Merasa tidak tahan dengan tatapan itu, Hantu Pria Muda akhirnya bertanya, "Ada apa, Lia?"

Lia mengangkat wajah kecilnya, matanya bening, sejenak tampak berpikir. Namun, akhirnya dia hanya menggeleng tanpa berkata apa pun.

"..." Hantu Pria Muda tak sepenuhnya percaya, tetapi ia tidak ingin memaksa. "Baiklah, beri tahu aku saat kamu mau, ya."

Dengan hati yang terasa berat, Lia pulang ke rumah.

Sesampainya di rumah, suasana sedikit berubah. Semua orang langsung merasakan ada yang aneh. Mata mereka kini menatap Hantu Pria Muda dengan pandangan bingung, seolah ingin tahu apa yang sebenarnya terjadi. Hantu Pria Muda hanya bisa menggeleng pelan, tak sanggup menjelaskan. Rumah hantu yang biasanya hangat kini menjadi tegang dengan tingkah Lia yang tak seperti biasanya.

Saat makan malam, tiba-tiba Lia berbicara dengan suara kecil yang serius, "Ayah, Ibu, Kakak, Kakek, Nenek..."

Satu per satu ia memanggil, membuat seluruh keluarga hantu di meja makan tertegun. Perlahan mereka meletakkan sendok dan garpu, seolah menunggu dengan siaga.

"Kita ini... hantu?" tanya Lia dengan ragu.

Hantu Wanita terdiam sejenak, matanya mengerjap pelan sambil menggenggam garpu lebih erat. Lalu, dengan senyum lembut yang penuh makna, ia menatap Lia dan berkata, "Jadi, akhirnya kamu mengetahuinya, sayang."

Lia terlihat bingung. Matanya membulat saat bertanya pelan, "Kalau begitu, kenapa aku masih punya bayangan?"

Hantu Wanita tertawa kecil dan menjawab, "Ah, itu karena kita memang hantu, tapi kamu bukan, Nak."

Lia terdiam, matanya yang besar mulai berkaca-kaca. "Kalau begitu... dari mana aku berasal? Apakah aku ditemukan di tempat sampah?"

Hantu Wanita tidak menyangka pertanyaan itu yang muncul. Lia yang menangis dan bertanya seperti itu adalah sesuatu yang menggelikan sekaligus menyentuh. Jika ia sampai mengangguk, mungkin Lia akan menangis makin kencang.

Tak bisa menahan geli, Hantu Wanita tertawa lepas.

Namun Lia sudah mulai tersedu-sedu.
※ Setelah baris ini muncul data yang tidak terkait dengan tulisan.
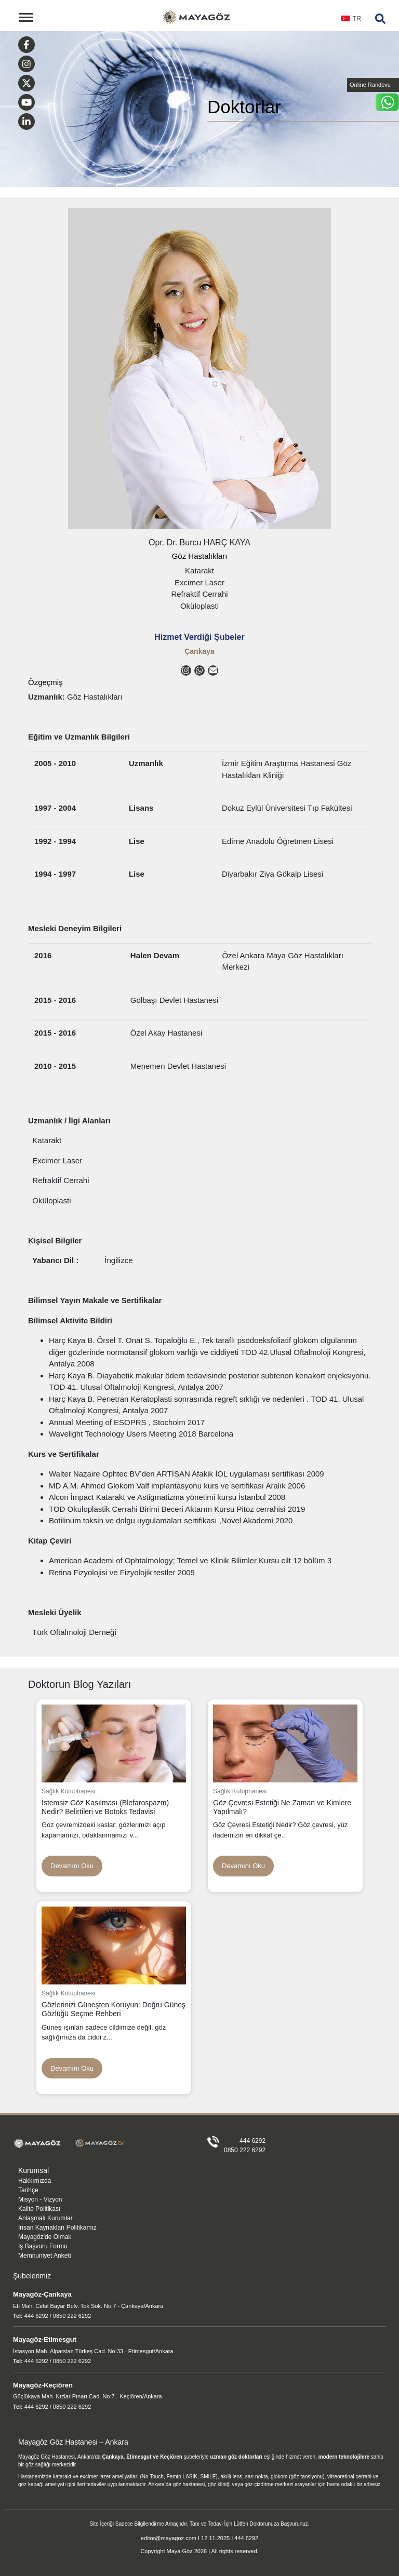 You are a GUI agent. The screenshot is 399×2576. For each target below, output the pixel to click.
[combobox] (351, 22)
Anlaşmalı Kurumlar (45, 2218)
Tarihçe (28, 2190)
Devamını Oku (72, 1866)
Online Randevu (370, 85)
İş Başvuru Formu (43, 2246)
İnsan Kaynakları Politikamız (57, 2227)
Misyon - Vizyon (40, 2199)
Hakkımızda (34, 2180)
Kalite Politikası (39, 2208)
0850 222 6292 (244, 2150)
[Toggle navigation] (26, 17)
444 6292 (252, 2140)
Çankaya (199, 651)
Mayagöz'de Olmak (44, 2236)
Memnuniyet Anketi (44, 2255) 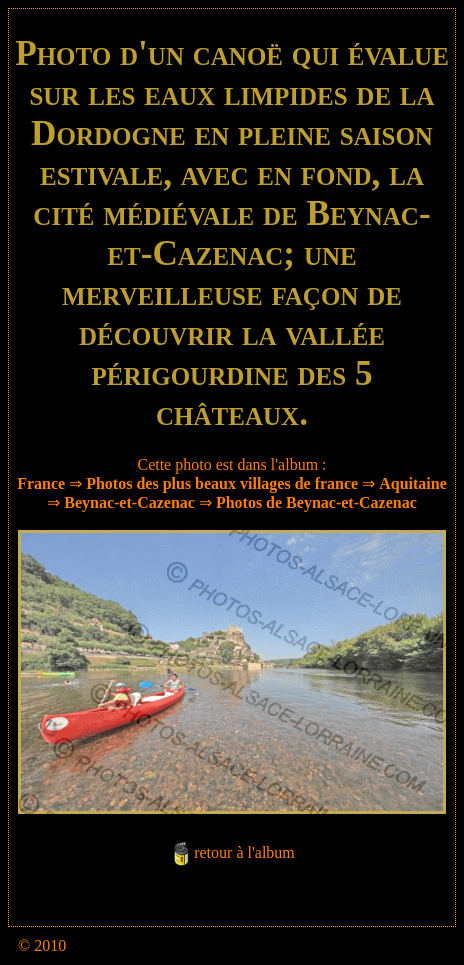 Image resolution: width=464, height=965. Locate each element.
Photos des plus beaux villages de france (222, 483)
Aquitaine (413, 483)
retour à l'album (244, 853)
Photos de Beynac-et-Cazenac (316, 502)
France (41, 483)
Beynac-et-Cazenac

Ia menangis, tak peduli lagi dengan apa yang dikatakan Raka Samudra di taman kanak-kanak tadi pagi. Di depan keluarganya, perasaan sedih itu tak lagi bisa ia tahan. Rasanya... kalau benar ia dari tempat sampah, kenapa dia tempatkan yang begitu kotor?

"Wuwuwu... apakah aku anak yang tak diinginkan?" tanya Lia sambil terisak.

Nenek Hantu langsung berkata lembut, "Tentu tidak! Kamu bayi kecil kami, sayang."

Lia mengedipkan mata, setetes air mata jatuh membasahi pipinya. "Benarkah?"

Nenek Hantu tersenyum dan mengangguk, "Benar sekali, Nak."

Lia menghapus air matanya dan menatap Kakek Hantu dengan tatapan penuh harap, "Kakek, apakah aku bayi kecil Kakek?"

Kakek Hantu tidak berkata apa-apa, hanya mengangguk pelan dengan senyum hangat di wajahnya.

Lia pun merasa sedikit lega, dan kini ia bertanya pada sosok besar di sampingnya, "Kakak, apakah aku bayi kecil Kakak?"

Hantu Kekar yang duduk di sampingnya tersenyum lebar. Dengan sigap, ia mengambil kamera dan diam-diam memotret Lia yang menangis dengan "klik," lalu menunjukkan deretan gigi putihnya. "Iya! Kakak benar-benar sayang sama Lia! Lia yang menangis juga tetap lucu!"

Lia kembali mengusap hidungnya dan kini menatap ibunya, "Ibu, apakah aku bayi kecil Ibu?"

Akhirnya, Hantu Wanita meletakkan garpunya, menguap malas, lalu berkata, "Tentu saja, kamu bayi kecil Ibu."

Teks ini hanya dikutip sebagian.